Donglu village has been swallowed up by Linfen, a city of about 4.3 million, possibly the most polluted place on the planet. It is certainly one of the dirtiest cities in China, a status confirmed by annual government surveys for the past five years. A World Bank study a few years ago concluded that it was the most polluted city in the world.

On a winter morning, the smog is so thick that a visitor can barely see 100 metres ahead. Buildings disappear into the haze. The Buddhas in the ancient temples are black with coal dust. Even the sun is barely visible in the darkened sky. Linfen is a ghost city, inhabited by people who loom out of the smog like spectral presences.

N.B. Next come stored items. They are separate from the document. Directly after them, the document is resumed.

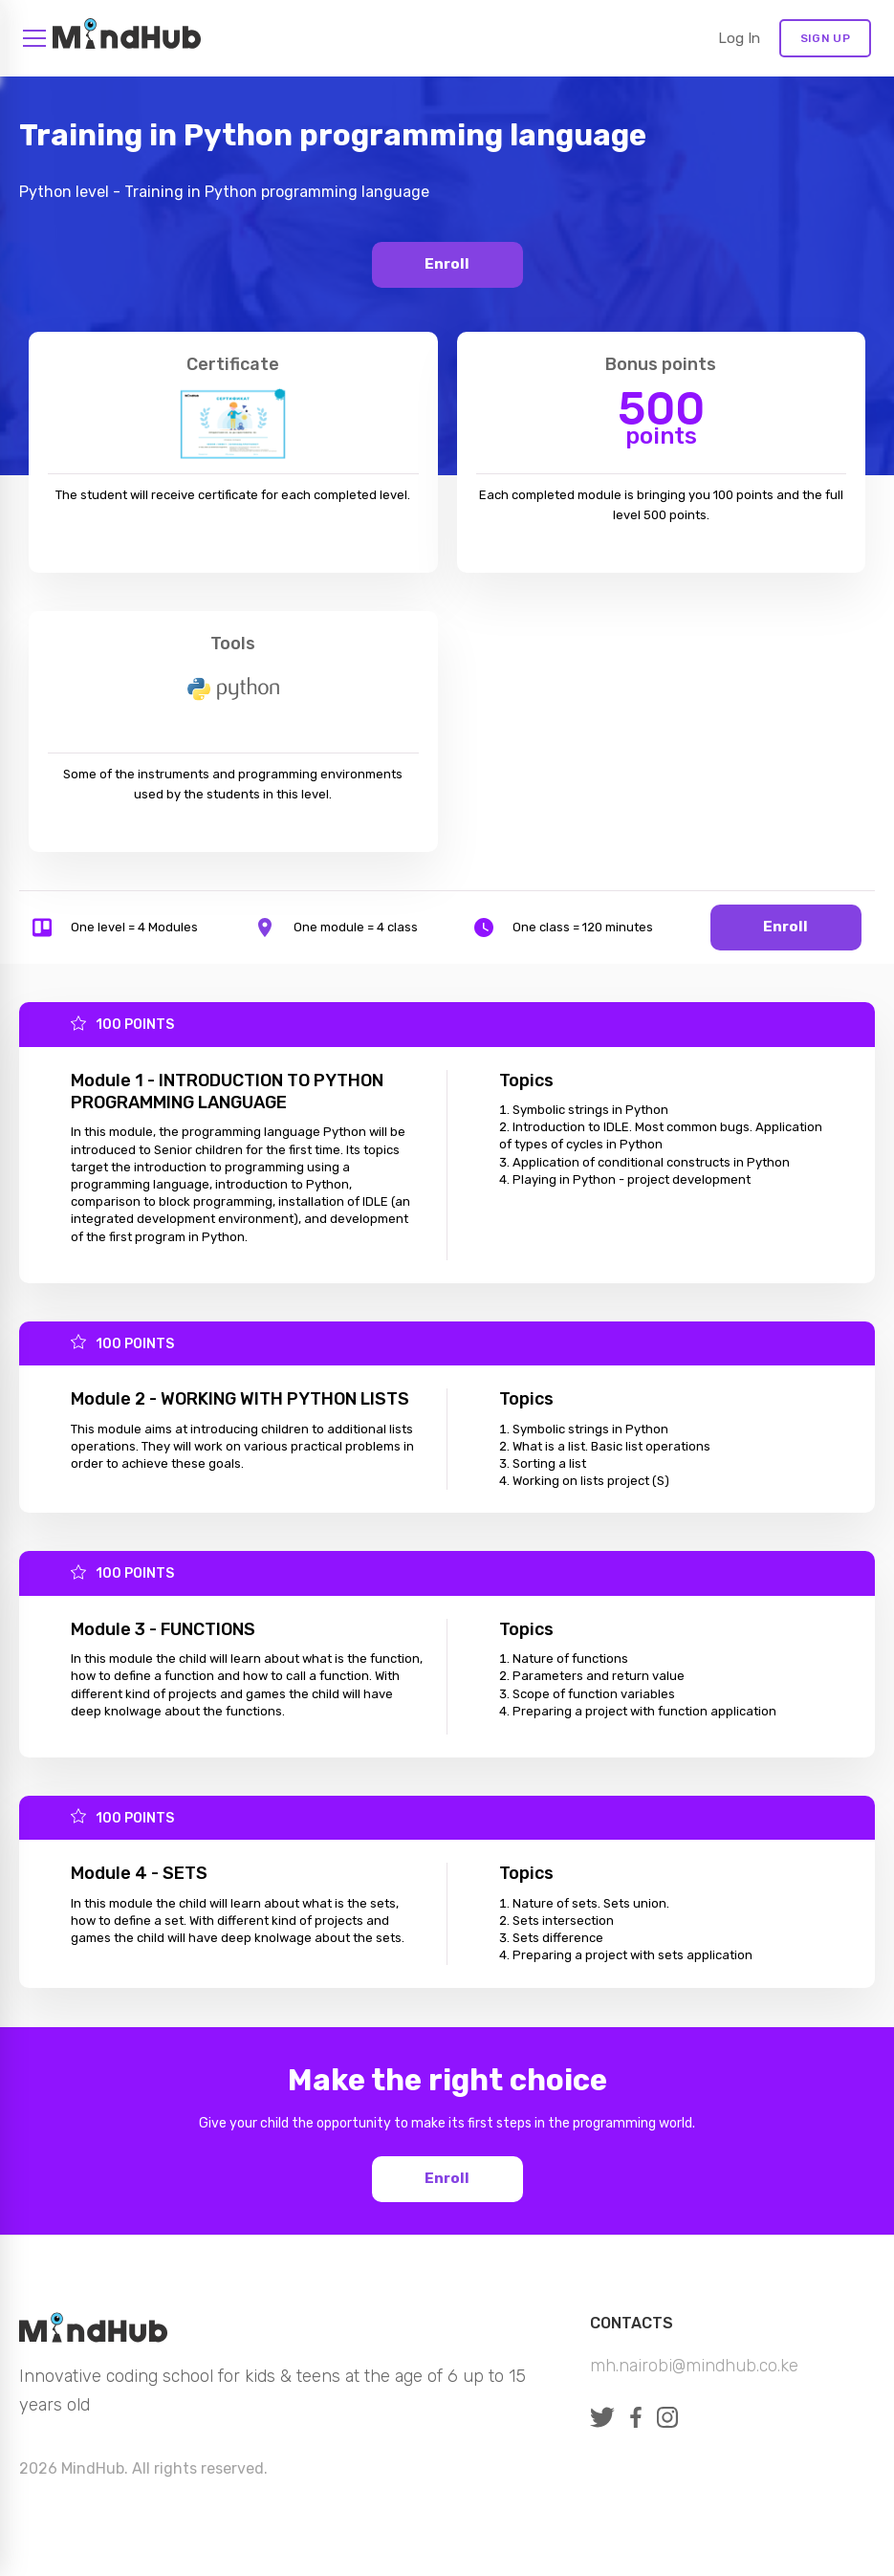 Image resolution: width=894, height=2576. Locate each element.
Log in (739, 38)
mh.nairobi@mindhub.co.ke (694, 2365)
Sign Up (825, 38)
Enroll (447, 264) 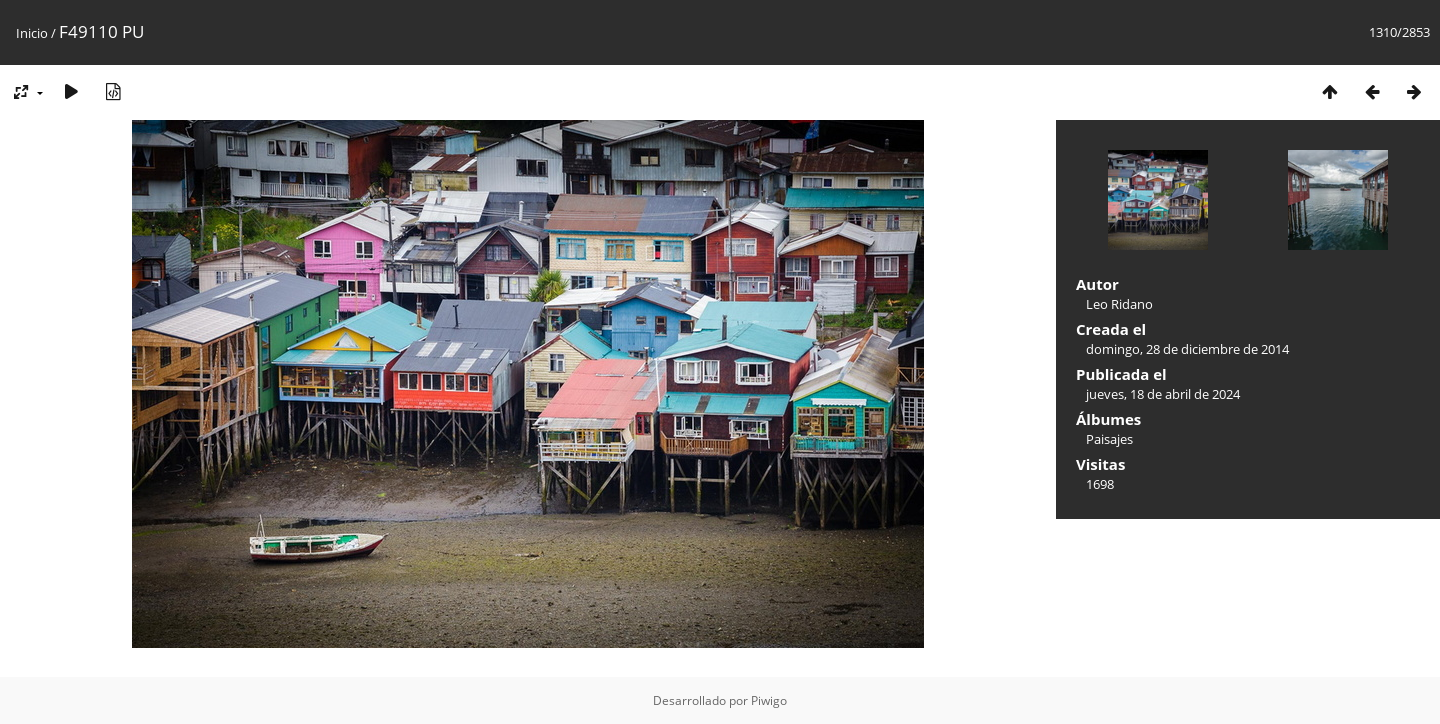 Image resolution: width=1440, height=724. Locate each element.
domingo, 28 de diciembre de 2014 (1187, 349)
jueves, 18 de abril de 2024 (1163, 394)
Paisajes (1109, 439)
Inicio (32, 33)
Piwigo (769, 700) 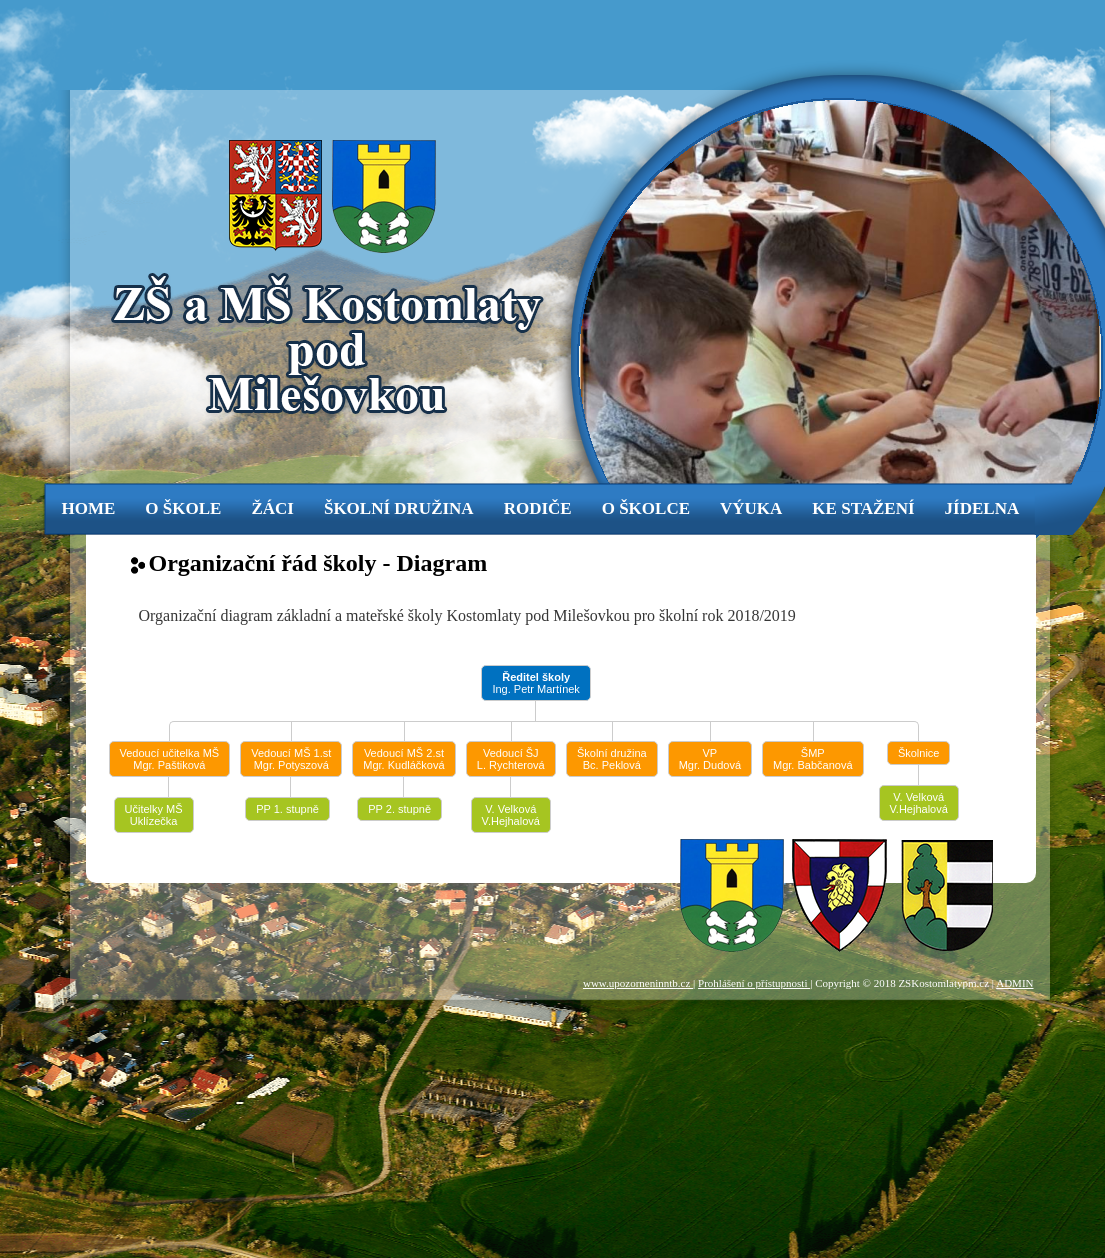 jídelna (982, 508)
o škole (183, 508)
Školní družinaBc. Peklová (612, 759)
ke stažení (863, 508)
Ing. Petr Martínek (535, 683)
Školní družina (399, 508)
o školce (646, 508)
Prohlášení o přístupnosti (754, 983)
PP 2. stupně (399, 809)
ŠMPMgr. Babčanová (813, 759)
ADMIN (1014, 983)
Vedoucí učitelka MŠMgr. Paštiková (170, 759)
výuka (751, 508)
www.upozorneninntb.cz (638, 983)
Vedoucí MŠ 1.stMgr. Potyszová (291, 759)
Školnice (919, 753)
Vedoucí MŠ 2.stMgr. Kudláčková (403, 759)
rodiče (538, 508)
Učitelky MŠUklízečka (154, 815)
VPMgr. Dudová (710, 759)
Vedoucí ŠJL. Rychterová (511, 759)
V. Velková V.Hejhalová (511, 815)
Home (89, 508)
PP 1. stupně (287, 809)
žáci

Dust is choking the farmers and destroying crops, yet these might be the least dangerous of the coal industry's side-effects. From a global viewpoint, the most disturbing is one that China has largely ignored: the carbon dioxide that contributes massively to global warming.

Carbon dioxide is responsible for about 80 per cent of the world's human-generated emissions of greenhouse gases. Most of this comes from coal, and China is responsible for 90 per cent of the rise in world coal consumption in recent years. This country is hooked on coal. With 21,000 coal mines across the country, it is cheaper and more easily available than any other form of energy in China. It is the lifeblood of its booming economy, producing 70 per cent of the energy that fuels its dramatic growth.

Coal is the biggest reason for China's rapid climb to the top ranks of the world's worst contributors to global warming. The latest projections show that China will overtake the United States to become the world's top producer of carbon dioxide by 2009, nearly a decade quicker than projected in previous studies. China will soon produce 20 per cent of all the carbon dioxide on the planet.

Yet China's impact on the global environment is rarely debated here.

"In China, global warming is not under discussion at all," says James Brock, an energy analyst and consultant in Beijing. "China is 10 to 15 years behind the United States on this issue."